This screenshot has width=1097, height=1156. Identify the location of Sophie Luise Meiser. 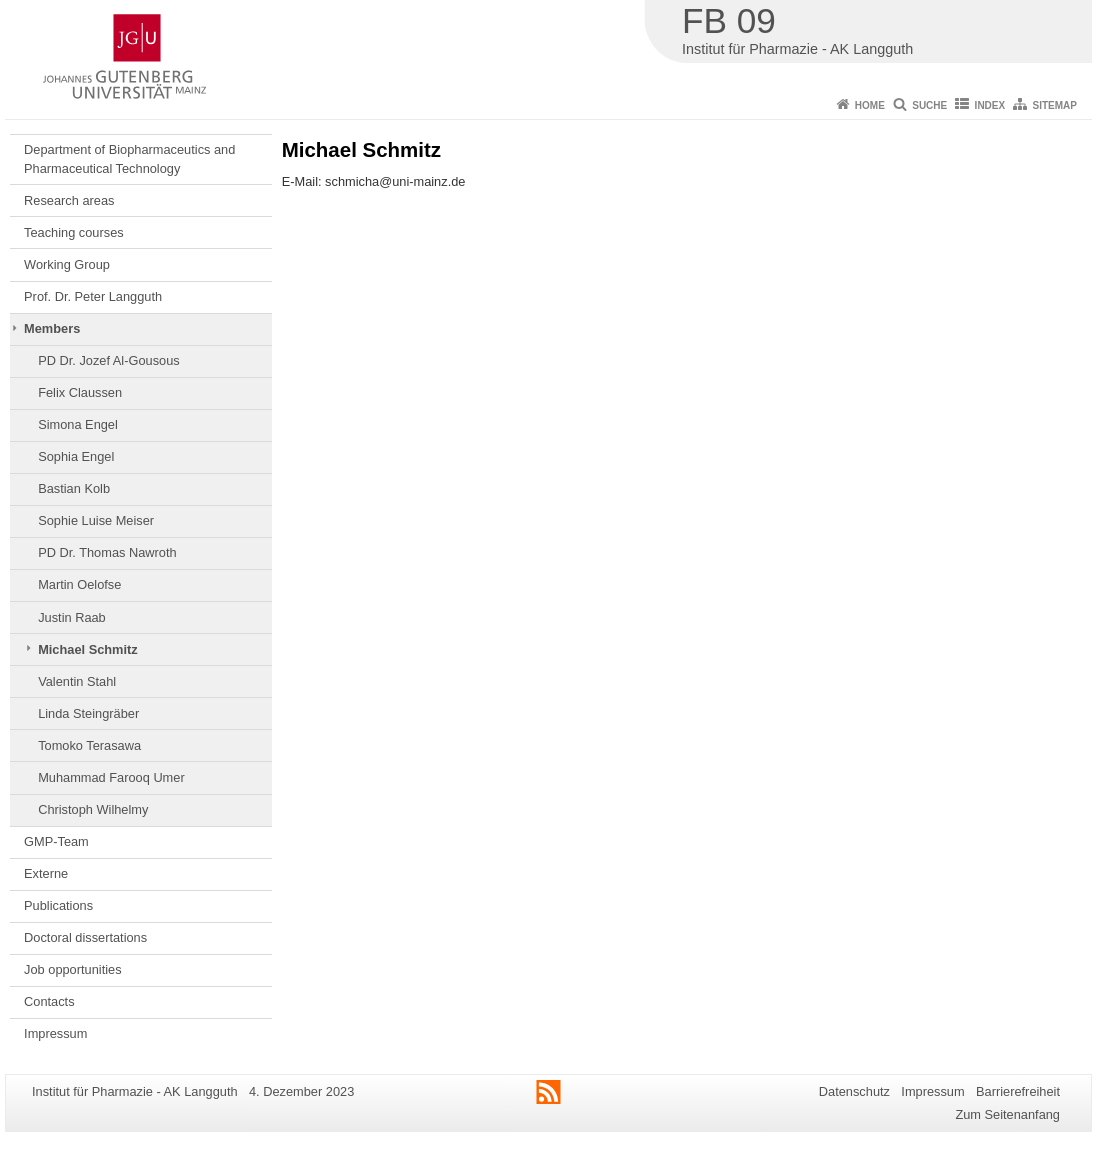
(96, 520).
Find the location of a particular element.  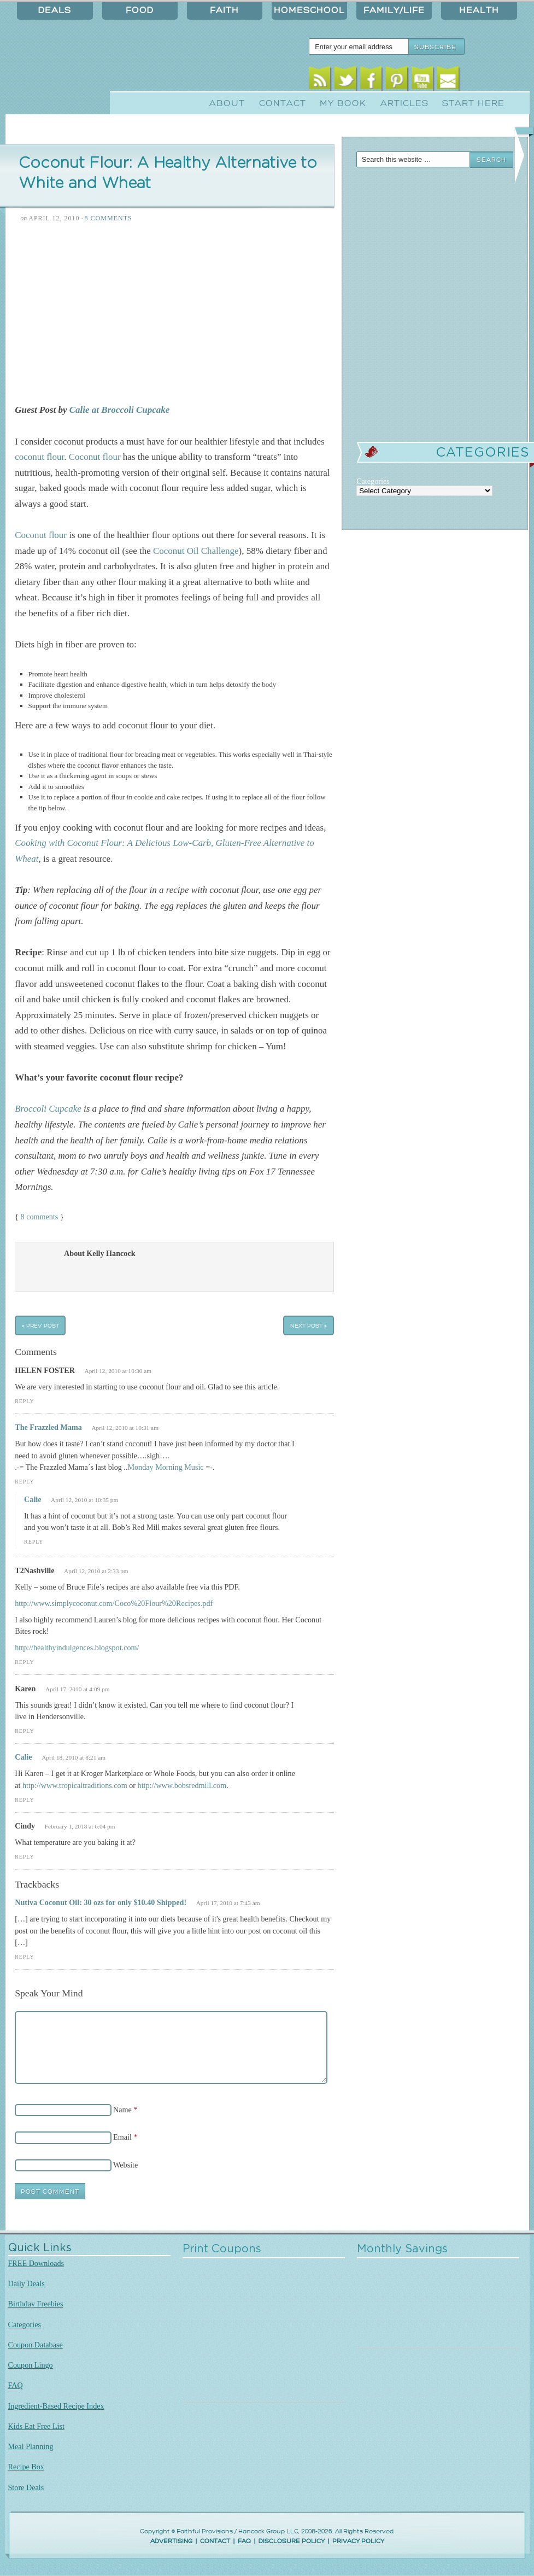

Faith is located at coordinates (224, 10).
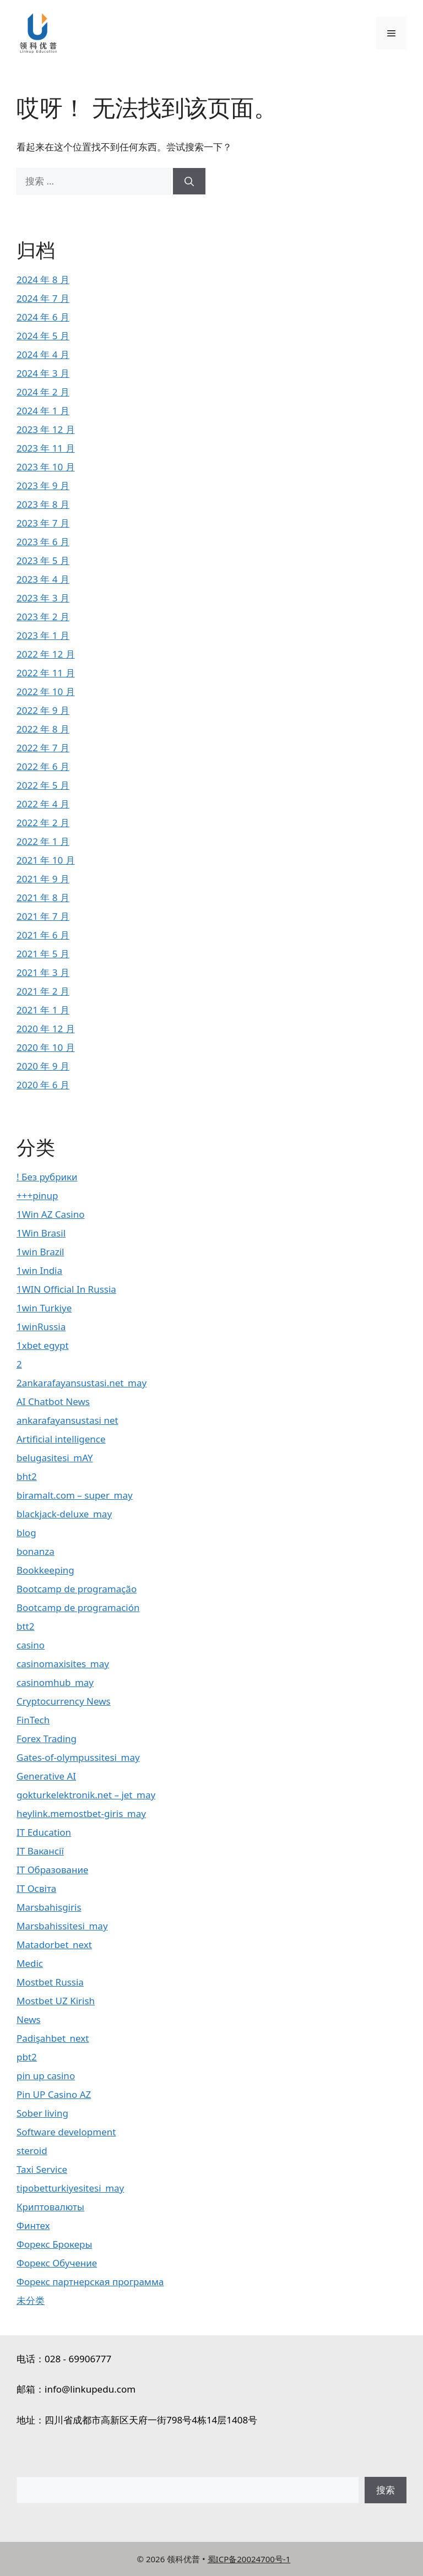 The image size is (423, 2576). What do you see at coordinates (26, 1532) in the screenshot?
I see `blog` at bounding box center [26, 1532].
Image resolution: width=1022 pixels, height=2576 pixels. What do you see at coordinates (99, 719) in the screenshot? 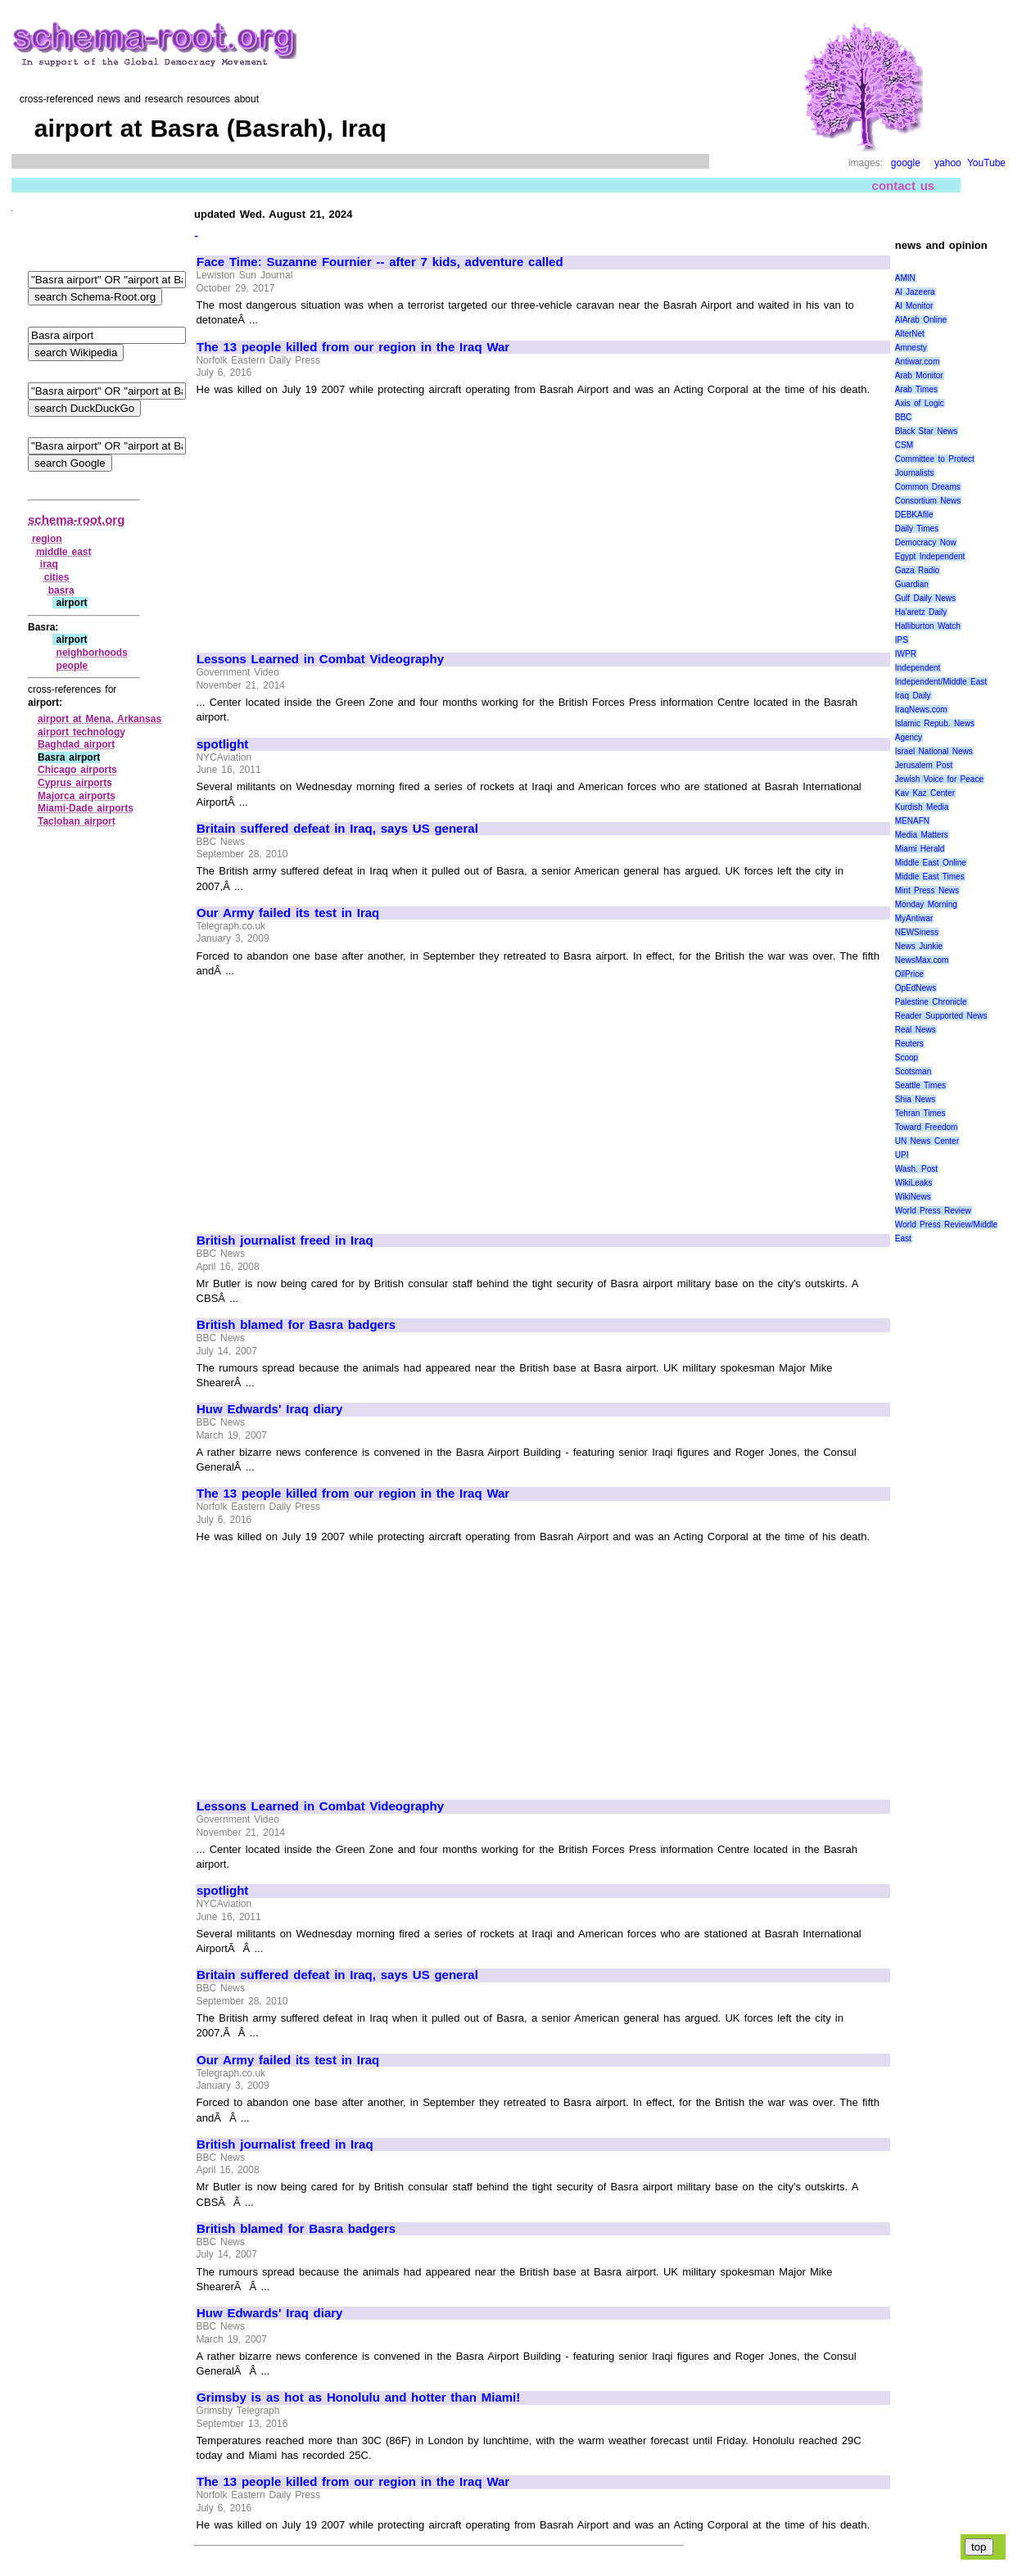
I see `airport at Mena, Arkansas` at bounding box center [99, 719].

### WHAT YOU WILL DO
Print the material above verbatim, no images.

### RESULT OF THE TASK
This screenshot has width=1097, height=1156. Identify the location of Sophie Luise Meiser. 
(96, 520).
Find the location of a particular element.  

Faith is located at coordinates (224, 10).
 The image size is (423, 2576). What do you see at coordinates (26, 1532) in the screenshot?
I see `blog` at bounding box center [26, 1532].
Image resolution: width=1022 pixels, height=2576 pixels. What do you see at coordinates (99, 719) in the screenshot? 
I see `airport at Mena, Arkansas` at bounding box center [99, 719].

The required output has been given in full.